| ABOUT THIS EXERCISE |
The expected output is each line below containing "Informationen", copied in full.

| SUPPLIED DATA |

....

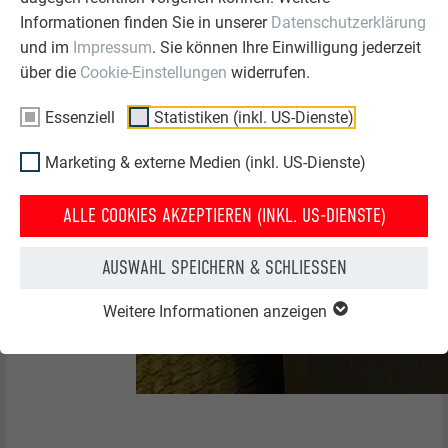
Informationen finden Sie in unserer
Datenschutzerklärung
und im
Impressum
. Sie können Ihre Einwilligung jederzeit
über die
Cookie-Einstellungen
widerrufen.
Essenziell
Statistiken (inkl. US-Dienste)
Marketing & externe Medien (inkl. US-Dienste)
ALLE COOKIES AKZEPTIEREN (INKL. US-DIENSTE)
AUSWAHL SPEICHERN & SCHLIESSEN
Weitere Informationen anzeigen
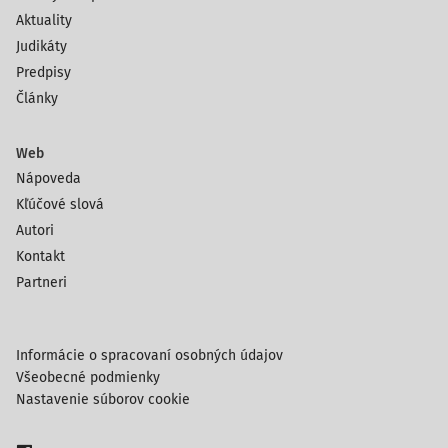
Aktuality
Judikáty
Predpisy
Články
Web
Nápoveda
Kľúčové slová
Autori
Kontakt
Partneri
Informácie o spracovaní osobných údajov
Všeobecné podmienky
Nastavenie súborov cookie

....

| EXERCISE OUTPUT |
Informationen finden Sie in unserer
Weitere Informationen anzeigen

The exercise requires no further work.